--- Task requirements ---
After locating the line that contains "Schools and Universities" in the data below, set down exactly that line and each one after it through the line that contains "Bike Index Blue SKy", and nothing more.

Saved entries:
——

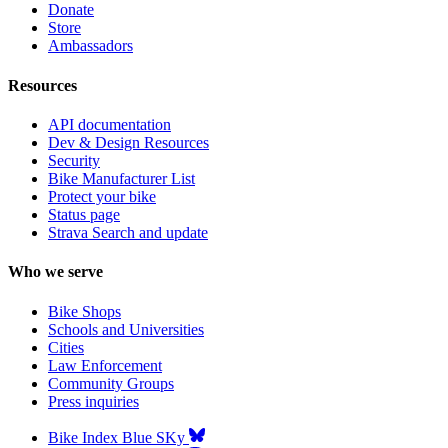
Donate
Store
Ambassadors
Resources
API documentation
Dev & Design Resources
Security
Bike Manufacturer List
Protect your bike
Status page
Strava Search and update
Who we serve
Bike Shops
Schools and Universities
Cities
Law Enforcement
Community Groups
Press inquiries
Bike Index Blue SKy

——

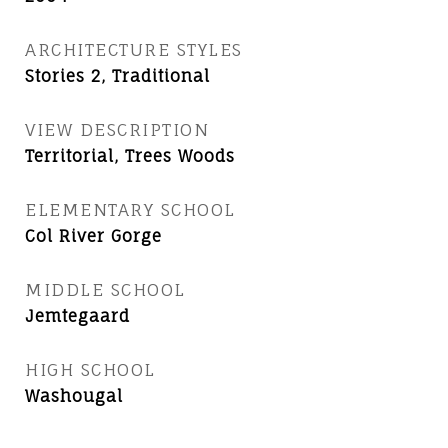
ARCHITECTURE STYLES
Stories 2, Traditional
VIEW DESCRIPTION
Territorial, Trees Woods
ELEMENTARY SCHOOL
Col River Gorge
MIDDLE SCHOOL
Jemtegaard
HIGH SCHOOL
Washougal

——

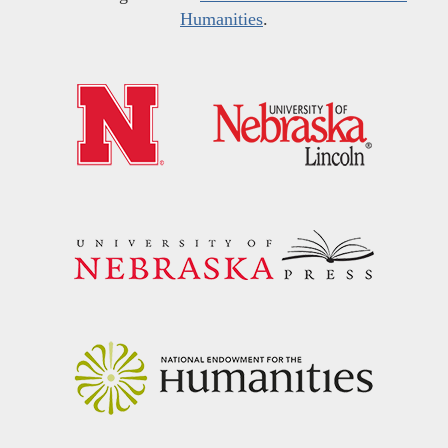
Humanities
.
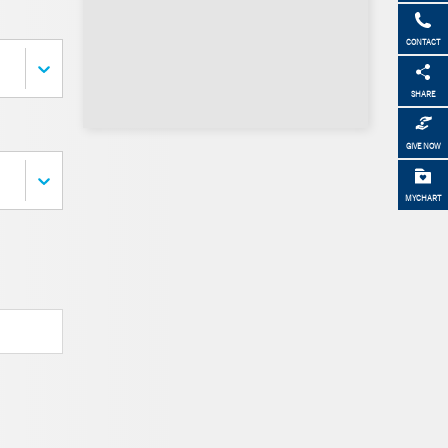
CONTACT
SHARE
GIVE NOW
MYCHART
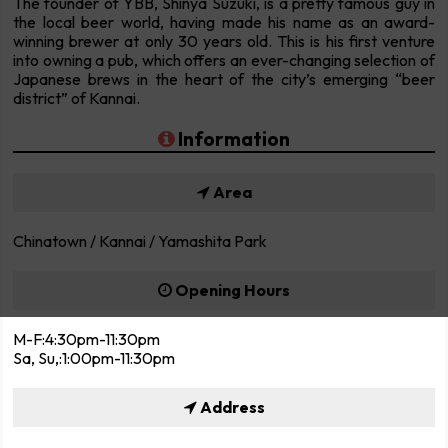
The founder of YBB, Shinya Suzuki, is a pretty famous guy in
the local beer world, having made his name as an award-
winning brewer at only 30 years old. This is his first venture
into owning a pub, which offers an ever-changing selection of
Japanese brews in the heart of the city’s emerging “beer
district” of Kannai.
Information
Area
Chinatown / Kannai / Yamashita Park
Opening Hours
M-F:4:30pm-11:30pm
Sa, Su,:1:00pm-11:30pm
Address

——

--- Task solution ---
Schools and Universities
Cities
Law Enforcement
Community Groups
Press inquiries
Bike Index Blue SKy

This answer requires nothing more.